テーブルにマイクのみがセットされた、シンプルな会見場。衆院選公示まで1週間。混乱の新党結党に踏み切らざるを得なかった枝野氏に高揚感はなく、苦悩の表情で言葉をつないだ。
「前原代表からは(両院議員総会で)わが党の政策を新しい器(希望)の中で生かしていくと説明を受けた。それならと(合流を)判断した」。しかし実際は希望者全員合流ではなく、枝野氏らリベラル系を、小池氏は「排除します」と明言し、民進党議員の仕分けを進めた。足場がなくなり、無所属での出馬を模索する議員が続出している。
枝野氏は「希望とは方向性が違うと判断せざるを得ない」と指摘。「『枝野が立て』という言葉や、選択肢をつくれという激励を多くいただいた。これまでの積み重ねをさらに磨き、国民の声を受け止めるため結党を決意した」と述べた。
前原氏には会見前、電話で新党結党を伝達。離党届も提出した。1カ月前の代表選で敗れた相手が、旧知の小池氏と進めた合流話に、党が翻弄(ほんろう)された。会見では、前原氏の「裏切り」や「意図的なだまし討ち」を指摘する質問が相次いだが、枝野氏は「これまでのプロセスは残念」「事実関係が分からない」と多くは語らず、「ピンチはチャンス。前向きに受け止めている」と述べた。

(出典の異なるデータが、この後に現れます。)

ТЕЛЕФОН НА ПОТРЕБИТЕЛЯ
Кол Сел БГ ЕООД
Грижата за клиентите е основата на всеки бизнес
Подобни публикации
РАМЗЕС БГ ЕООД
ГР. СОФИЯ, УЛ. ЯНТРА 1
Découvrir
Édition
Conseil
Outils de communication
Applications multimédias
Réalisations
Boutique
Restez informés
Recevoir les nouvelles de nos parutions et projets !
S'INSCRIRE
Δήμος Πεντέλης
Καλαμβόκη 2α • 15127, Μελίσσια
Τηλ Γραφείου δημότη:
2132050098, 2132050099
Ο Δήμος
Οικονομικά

党名の由来は「立憲主義、民主主義、自由な社会を守るため」。人数は明言しなかったが、菅直人元首相や長妻昭氏らベテランが参加し、50人規模との見通しもある。3日には政党設立届を提出。枝野氏は、無所属出馬を検討する同僚にも参加を呼び掛けたほか、希望からの「移籍」も「排除しない」と明言。排除の論理を振りかざす小池氏と、対照的な姿を強調した。
選挙資金はめどがついたとし、民進党の支援組織、連合の支援も「ご賛同いただける」と自信を示した。

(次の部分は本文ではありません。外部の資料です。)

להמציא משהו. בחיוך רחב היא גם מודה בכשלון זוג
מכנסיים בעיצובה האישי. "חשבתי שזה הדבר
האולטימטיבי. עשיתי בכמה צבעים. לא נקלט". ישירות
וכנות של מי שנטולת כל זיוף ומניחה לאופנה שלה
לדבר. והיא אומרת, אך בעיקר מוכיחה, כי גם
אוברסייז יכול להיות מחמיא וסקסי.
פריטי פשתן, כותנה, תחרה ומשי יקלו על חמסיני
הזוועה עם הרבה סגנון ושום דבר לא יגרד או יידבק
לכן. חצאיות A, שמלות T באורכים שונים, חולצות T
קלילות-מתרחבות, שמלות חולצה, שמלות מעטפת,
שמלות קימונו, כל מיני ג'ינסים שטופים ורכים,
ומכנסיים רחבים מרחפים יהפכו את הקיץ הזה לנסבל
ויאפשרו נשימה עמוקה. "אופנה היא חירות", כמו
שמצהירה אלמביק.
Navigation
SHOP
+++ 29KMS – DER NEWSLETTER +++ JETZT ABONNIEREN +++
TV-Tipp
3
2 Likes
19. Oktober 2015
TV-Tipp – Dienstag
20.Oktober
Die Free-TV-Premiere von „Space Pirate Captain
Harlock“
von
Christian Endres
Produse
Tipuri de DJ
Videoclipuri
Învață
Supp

東日本大震災当時、官房長官として不眠不休で対応し、インターネット上で「枝野寝ろ」と言われた。今回は「枝野立て」の言葉が増えていると指摘されると、「ありがたい」と表情を崩した。全選挙区への候補擁立に意欲をみせたが、希望側は「刺客」をぶつけてくるとの見方が強く、選挙後の勢力は見通せない。

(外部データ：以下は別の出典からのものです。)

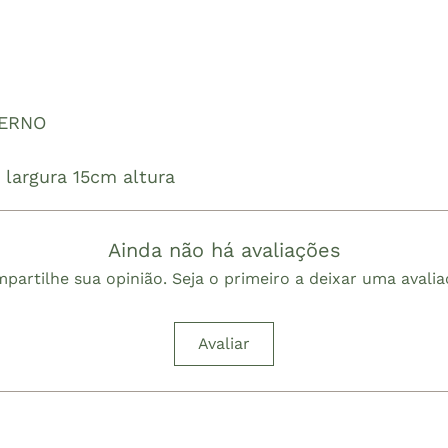
TERNO
largura 15cm altura
Ainda não há avaliações
partilhe sua opinião. Seja o primeiro a deixar uma avalia
Avaliar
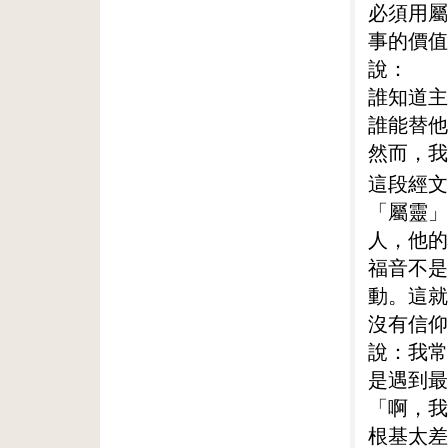
必須用屬
事的價值
說：
誰知道主
誰能替他
然而，我
這段經文
「屬靈」
人，他的
福音不是
動。這就
沒有信仰
說：我常
是遇到最
「啊，我
根基太差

民進党は<1>希望<2>立憲民主<3>無所属に3分裂して衆院選を戦う。永田町では、「民進党の解体」が小池氏の真の目的ではなかったのかと、いぶかる声も出ている。【中山知子】
◆枝野幸男(えだの・ゆきお)1964年(昭39)5月31日、宇都宮市生まれ。東北大卒。弁護士を経て93年、日本新党の公募で旧埼玉5区から初当選。当選8回。鳩山内閣で事業仕分けチームを統括。菅内閣で官房長官、野田内閣で経産相。家族は妻と2男。